Working data:
/---

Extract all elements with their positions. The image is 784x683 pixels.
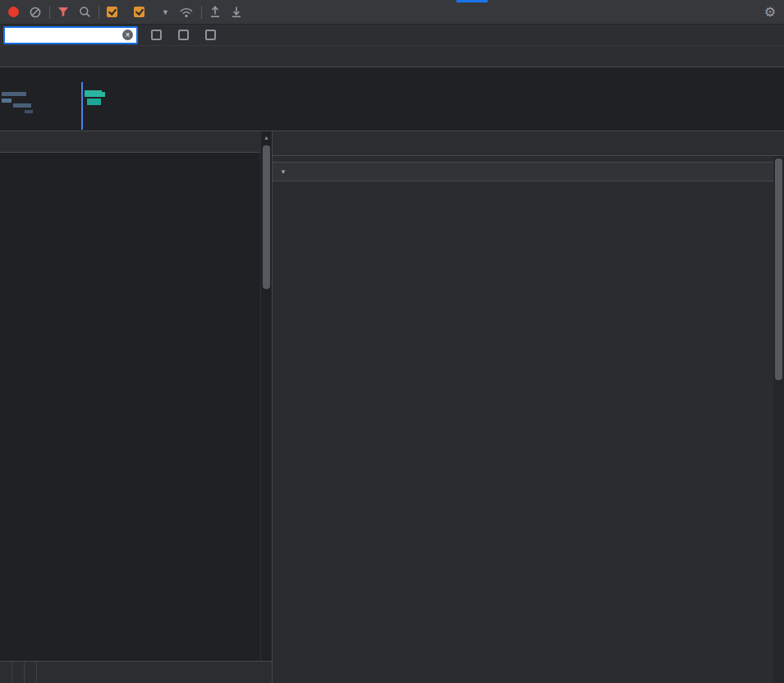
request-details-panel: ▼: [272, 131, 784, 683]
devtools-network-panel: ▼ ⚙ ×: [0, 0, 784, 683]
resources-size: [25, 662, 37, 683]
active-panel-underline: [456, 0, 488, 2]
checkbox-box: [151, 30, 162, 40]
filter-icon[interactable]: [57, 7, 69, 17]
scroll-up-arrow[interactable]: ▲: [261, 131, 272, 140]
details-tab-bar: [273, 131, 784, 156]
search-icon[interactable]: [79, 6, 91, 18]
waterfall-bar: [87, 99, 101, 105]
disable-cache-checkbox[interactable]: [134, 7, 149, 17]
network-conditions-icon[interactable]: [179, 7, 194, 18]
checkbox-box: [107, 7, 117, 17]
network-overview[interactable]: [0, 67, 784, 131]
name-column-header[interactable]: [0, 131, 272, 153]
main-split: ▲ ▼: [0, 131, 784, 683]
scrollbar-thumb[interactable]: [775, 158, 782, 380]
waterfall-bar: [25, 110, 33, 113]
request-rows: [0, 153, 272, 661]
hide-data-urls-checkbox[interactable]: [178, 30, 194, 40]
record-button[interactable]: [8, 7, 19, 17]
clear-filter-icon[interactable]: ×: [122, 30, 133, 40]
resource-type-filter-bar: [0, 46, 784, 67]
settings-gear-icon[interactable]: ⚙: [764, 4, 776, 20]
toolbar-divider: [99, 6, 99, 19]
details-scrollbar[interactable]: [773, 156, 784, 683]
chevron-down-icon: ▼: [162, 8, 169, 16]
clear-requests-icon[interactable]: [29, 6, 42, 19]
network-status-bar: [0, 661, 272, 683]
waterfall-bar: [13, 103, 31, 108]
invert-checkbox[interactable]: [151, 30, 167, 40]
checkbox-box: [205, 30, 216, 40]
waterfall-bar: [2, 92, 26, 96]
checkbox-box: [178, 30, 189, 40]
transferred-size: [12, 662, 25, 683]
hide-extension-urls-checkbox[interactable]: [205, 30, 221, 40]
scrollbar-thumb[interactable]: [263, 145, 270, 289]
requests-count: [0, 662, 12, 683]
disclosure-triangle-icon: ▼: [280, 168, 287, 176]
toolbar-divider: [49, 6, 50, 19]
toolbar-divider: [201, 6, 202, 19]
request-list-panel: ▲: [0, 131, 272, 683]
waterfall-bar: [102, 92, 105, 97]
filter-bar: ×: [0, 25, 784, 46]
network-toolbar: ▼ ⚙: [0, 0, 784, 25]
checkbox-box: [134, 7, 144, 17]
selected-request-marker: [81, 82, 83, 130]
import-har-icon[interactable]: [209, 6, 221, 18]
waterfall-bar: [85, 90, 102, 97]
preserve-log-checkbox[interactable]: [107, 7, 122, 17]
export-har-icon[interactable]: [231, 6, 242, 18]
request-headers-section[interactable]: ▼: [273, 162, 773, 181]
headers-content: ▼: [273, 156, 773, 683]
throttling-dropdown[interactable]: ▼: [158, 8, 169, 16]
filter-input[interactable]: ×: [3, 26, 138, 44]
request-list-scrollbar[interactable]: ▲: [260, 131, 272, 661]
waterfall-bar: [2, 99, 11, 103]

\---

Exercise goal:
Reproduce all the data as it stands. The pictures are not part of the copy.

Written answer:
Extract all elements with their positions. The image is 784x683 pixels.
request-details-panel: ▼: [272, 131, 784, 683]
devtools-network-panel: ▼ ⚙ ×: [0, 0, 784, 683]
resources-size: [25, 662, 37, 683]
active-panel-underline: [456, 0, 488, 2]
checkbox-box: [151, 30, 162, 40]
filter-icon[interactable]: [57, 7, 69, 17]
scroll-up-arrow[interactable]: ▲: [261, 131, 272, 140]
details-tab-bar: [273, 131, 784, 156]
search-icon[interactable]: [79, 6, 91, 18]
waterfall-bar: [87, 99, 101, 105]
disable-cache-checkbox[interactable]: [134, 7, 149, 17]
network-conditions-icon[interactable]: [179, 7, 194, 18]
checkbox-box: [107, 7, 117, 17]
network-overview[interactable]: [0, 67, 784, 131]
name-column-header[interactable]: [0, 131, 272, 153]
main-split: ▲ ▼: [0, 131, 784, 683]
scrollbar-thumb[interactable]: [775, 158, 782, 380]
waterfall-bar: [25, 110, 33, 113]
request-rows: [0, 153, 272, 661]
hide-data-urls-checkbox[interactable]: [178, 30, 194, 40]
record-button[interactable]: [8, 7, 19, 17]
clear-filter-icon[interactable]: ×: [122, 30, 133, 40]
resource-type-filter-bar: [0, 46, 784, 67]
settings-gear-icon[interactable]: ⚙: [764, 4, 776, 20]
toolbar-divider: [99, 6, 99, 19]
details-scrollbar[interactable]: [773, 156, 784, 683]
chevron-down-icon: ▼: [162, 8, 169, 16]
clear-requests-icon[interactable]: [29, 6, 42, 19]
network-status-bar: [0, 661, 272, 683]
waterfall-bar: [13, 103, 31, 108]
invert-checkbox[interactable]: [151, 30, 167, 40]
checkbox-box: [205, 30, 216, 40]
waterfall-bar: [2, 92, 26, 96]
checkbox-box: [178, 30, 189, 40]
transferred-size: [12, 662, 25, 683]
hide-extension-urls-checkbox[interactable]: [205, 30, 221, 40]
scrollbar-thumb[interactable]: [263, 145, 270, 289]
requests-count: [0, 662, 12, 683]
disclosure-triangle-icon: ▼: [280, 168, 287, 176]
toolbar-divider: [49, 6, 50, 19]
toolbar-divider: [201, 6, 202, 19]
request-list-panel: ▲: [0, 131, 272, 683]
waterfall-bar: [102, 92, 105, 97]
filter-bar: ×: [0, 25, 784, 46]
network-toolbar: ▼ ⚙: [0, 0, 784, 25]
checkbox-box: [134, 7, 144, 17]
selected-request-marker: [81, 82, 83, 130]
import-har-icon[interactable]: [209, 6, 221, 18]
waterfall-bar: [85, 90, 102, 97]
preserve-log-checkbox[interactable]: [107, 7, 122, 17]
export-har-icon[interactable]: [231, 6, 242, 18]
request-headers-section[interactable]: ▼: [273, 162, 773, 181]
headers-content: ▼: [273, 156, 773, 683]
throttling-dropdown[interactable]: ▼: [158, 8, 169, 16]
filter-input[interactable]: ×: [3, 26, 138, 44]
request-list-scrollbar[interactable]: ▲: [260, 131, 272, 661]
waterfall-bar: [2, 99, 11, 103]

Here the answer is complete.